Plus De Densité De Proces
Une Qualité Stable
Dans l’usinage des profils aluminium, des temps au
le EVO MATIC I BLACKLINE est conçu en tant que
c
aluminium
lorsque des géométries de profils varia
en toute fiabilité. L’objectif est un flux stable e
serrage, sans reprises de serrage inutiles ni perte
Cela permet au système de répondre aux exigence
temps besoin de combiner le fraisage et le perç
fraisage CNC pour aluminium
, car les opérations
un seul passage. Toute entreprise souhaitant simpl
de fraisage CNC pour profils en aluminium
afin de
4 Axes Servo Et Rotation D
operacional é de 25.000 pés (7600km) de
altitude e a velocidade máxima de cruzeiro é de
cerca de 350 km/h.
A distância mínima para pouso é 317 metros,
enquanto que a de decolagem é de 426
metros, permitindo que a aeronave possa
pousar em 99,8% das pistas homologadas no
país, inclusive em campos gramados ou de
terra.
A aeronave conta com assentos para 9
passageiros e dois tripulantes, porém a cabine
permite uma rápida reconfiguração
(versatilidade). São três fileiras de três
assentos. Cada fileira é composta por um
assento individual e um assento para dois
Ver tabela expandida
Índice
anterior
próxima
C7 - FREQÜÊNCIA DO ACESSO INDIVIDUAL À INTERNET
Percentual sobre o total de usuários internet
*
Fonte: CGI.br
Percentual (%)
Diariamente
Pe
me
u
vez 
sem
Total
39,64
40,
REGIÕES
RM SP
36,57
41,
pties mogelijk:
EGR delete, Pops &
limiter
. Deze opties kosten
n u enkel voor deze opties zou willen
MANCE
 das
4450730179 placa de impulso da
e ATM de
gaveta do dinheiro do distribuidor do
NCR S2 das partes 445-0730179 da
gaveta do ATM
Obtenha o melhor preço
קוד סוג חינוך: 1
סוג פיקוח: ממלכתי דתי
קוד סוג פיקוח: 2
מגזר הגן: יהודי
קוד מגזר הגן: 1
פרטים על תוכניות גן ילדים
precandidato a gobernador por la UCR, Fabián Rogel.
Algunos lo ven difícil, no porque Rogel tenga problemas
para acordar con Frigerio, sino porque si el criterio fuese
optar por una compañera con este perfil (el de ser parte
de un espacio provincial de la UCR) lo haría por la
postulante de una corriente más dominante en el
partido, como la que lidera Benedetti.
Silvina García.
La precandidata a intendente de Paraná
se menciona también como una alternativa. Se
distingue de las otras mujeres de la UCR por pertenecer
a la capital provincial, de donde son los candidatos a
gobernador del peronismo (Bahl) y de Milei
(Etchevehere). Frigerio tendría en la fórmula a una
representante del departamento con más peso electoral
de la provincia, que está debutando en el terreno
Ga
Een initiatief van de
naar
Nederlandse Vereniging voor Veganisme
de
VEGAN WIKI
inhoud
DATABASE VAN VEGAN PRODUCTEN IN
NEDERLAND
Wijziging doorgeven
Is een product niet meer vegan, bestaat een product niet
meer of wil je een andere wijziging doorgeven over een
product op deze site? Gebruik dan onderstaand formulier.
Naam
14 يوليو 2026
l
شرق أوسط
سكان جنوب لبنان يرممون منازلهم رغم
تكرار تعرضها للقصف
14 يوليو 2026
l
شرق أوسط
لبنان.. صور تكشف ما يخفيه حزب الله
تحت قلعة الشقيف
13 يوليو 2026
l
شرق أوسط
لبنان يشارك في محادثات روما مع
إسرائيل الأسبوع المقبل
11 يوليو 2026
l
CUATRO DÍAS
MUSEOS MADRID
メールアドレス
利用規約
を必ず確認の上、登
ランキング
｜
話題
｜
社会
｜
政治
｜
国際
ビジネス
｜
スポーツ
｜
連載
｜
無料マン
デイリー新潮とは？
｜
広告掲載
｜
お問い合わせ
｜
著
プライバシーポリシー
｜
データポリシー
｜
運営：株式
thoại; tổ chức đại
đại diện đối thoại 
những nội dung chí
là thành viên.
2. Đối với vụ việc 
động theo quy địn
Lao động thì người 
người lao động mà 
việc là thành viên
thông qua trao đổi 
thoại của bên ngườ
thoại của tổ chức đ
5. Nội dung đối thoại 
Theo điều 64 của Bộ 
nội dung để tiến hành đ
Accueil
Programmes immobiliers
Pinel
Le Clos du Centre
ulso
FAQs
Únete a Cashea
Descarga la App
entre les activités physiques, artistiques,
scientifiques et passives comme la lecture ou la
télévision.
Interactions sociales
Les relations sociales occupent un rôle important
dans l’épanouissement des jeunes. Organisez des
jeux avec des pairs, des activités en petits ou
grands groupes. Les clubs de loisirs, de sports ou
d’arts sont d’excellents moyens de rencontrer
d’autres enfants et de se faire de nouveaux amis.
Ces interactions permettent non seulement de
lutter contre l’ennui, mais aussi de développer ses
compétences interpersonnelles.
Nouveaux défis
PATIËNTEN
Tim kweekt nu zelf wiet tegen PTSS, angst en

### GOAL OF THE EXERCISE
Return all of the lines above exactly, with none omitted.

### SOLUTION FOR THIS PROBLEM
Plus De Densité De Proces
Une Qualité Stable
Dans l’usinage des profils aluminium, des temps au
le EVO MATIC I BLACKLINE est conçu en tant que
c
aluminium
lorsque des géométries de profils varia
en toute fiabilité. L’objectif est un flux stable e
serrage, sans reprises de serrage inutiles ni perte
Cela permet au système de répondre aux exigence
temps besoin de combiner le fraisage et le perç
fraisage CNC pour aluminium
, car les opérations
un seul passage. Toute entreprise souhaitant simpl
de fraisage CNC pour profils en aluminium
afin de
4 Axes Servo Et Rotation D
operacional é de 25.000 pés (7600km) de
altitude e a velocidade máxima de cruzeiro é de
cerca de 350 km/h.
A distância mínima para pouso é 317 metros,
enquanto que a de decolagem é de 426
metros, permitindo que a aeronave possa
pousar em 99,8% das pistas homologadas no
país, inclusive em campos gramados ou de
terra.
A aeronave conta com assentos para 9
passageiros e dois tripulantes, porém a cabine
permite uma rápida reconfiguração
(versatilidade). São três fileiras de três
assentos. Cada fileira é composta por um
assento individual e um assento para dois
Ver tabela expandida
Índice
anterior
próxima
C7 - FREQÜÊNCIA DO ACESSO INDIVIDUAL À INTERNET
Percentual sobre o total de usuários internet
*
Fonte: CGI.br
Percentual (%)
Diariamente
Pe
me
u
vez 
sem
Total
39,64
40,
REGIÕES
RM SP
36,57
41,
pties mogelijk:
EGR delete, Pops &
limiter
. Deze opties kosten
n u enkel voor deze opties zou willen
MANCE
 das
4450730179 placa de impulso da
e ATM de
gaveta do dinheiro do distribuidor do
NCR S2 das partes 445-0730179 da
gaveta do ATM
Obtenha o melhor preço
קוד סוג חינוך: 1
סוג פיקוח: ממלכתי דתי
קוד סוג פיקוח: 2
מגזר הגן: יהודי
קוד מגזר הגן: 1
פרטים על תוכניות גן ילדים
precandidato a gobernador por la UCR, Fabián Rogel.
Algunos lo ven difícil, no porque Rogel tenga problemas
para acordar con Frigerio, sino porque si el criterio fuese
optar por una compañera con este perfil (el de ser parte
de un espacio provincial de la UCR) lo haría por la
postulante de una corriente más dominante en el
partido, como la que lidera Benedetti.
Silvina García.
La precandidata a intendente de Paraná
se menciona también como una alternativa. Se
distingue de las otras mujeres de la UCR por pertenecer
a la capital provincial, de donde son los candidatos a
gobernador del peronismo (Bahl) y de Milei
(Etchevehere). Frigerio tendría en la fórmula a una
representante del departamento con más peso electoral
de la provincia, que está debutando en el terreno
Ga
Een initiatief van de
naar
Nederlandse Vereniging voor Veganisme
de
VEGAN WIKI
inhoud
DATABASE VAN VEGAN PRODUCTEN IN
NEDERLAND
Wijziging doorgeven
Is een product niet meer vegan, bestaat een product niet
meer of wil je een andere wijziging doorgeven over een
product op deze site? Gebruik dan onderstaand formulier.
Naam
14 يوليو 2026
l
شرق أوسط
سكان جنوب لبنان يرممون منازلهم رغم
تكرار تعرضها للقصف
14 يوليو 2026
l
شرق أوسط
لبنان.. صور تكشف ما يخفيه حزب الله
تحت قلعة الشقيف
13 يوليو 2026
l
شرق أوسط
لبنان يشارك في محادثات روما مع
إسرائيل الأسبوع المقبل
11 يوليو 2026
l
CUATRO DÍAS
MUSEOS MADRID
メールアドレス
利用規約
を必ず確認の上、登
ランキング
｜
話題
｜
社会
｜
政治
｜
国際
ビジネス
｜
スポーツ
｜
連載
｜
無料マン
デイリー新潮とは？
｜
広告掲載
｜
お問い合わせ
｜
著
プライバシーポリシー
｜
データポリシー
｜
運営：株式
thoại; tổ chức đại
đại diện đối thoại 
những nội dung chí
là thành viên.
2. Đối với vụ việc 
động theo quy địn
Lao động thì người 
người lao động mà 
việc là thành viên
thông qua trao đổi 
thoại của bên ngườ
thoại của tổ chức đ
5. Nội dung đối thoại 
Theo điều 64 của Bộ 
nội dung để tiến hành đ
Accueil
Programmes immobiliers
Pinel
Le Clos du Centre
ulso
FAQs
Únete a Cashea
Descarga la App
entre les activités physiques, artistiques,
scientifiques et passives comme la lecture ou la
télévision.
Interactions sociales
Les relations sociales occupent un rôle important
dans l’épanouissement des jeunes. Organisez des
jeux avec des pairs, des activités en petits ou
grands groupes. Les clubs de loisirs, de sports ou
d’arts sont d’excellents moyens de rencontrer
d’autres enfants et de se faire de nouveaux amis.
Ces interactions permettent non seulement de
lutter contre l’ennui, mais aussi de développer ses
compétences interpersonnelles.
Nouveaux défis
PATIËNTEN
Tim kweekt nu zelf wiet tegen PTSS, angst en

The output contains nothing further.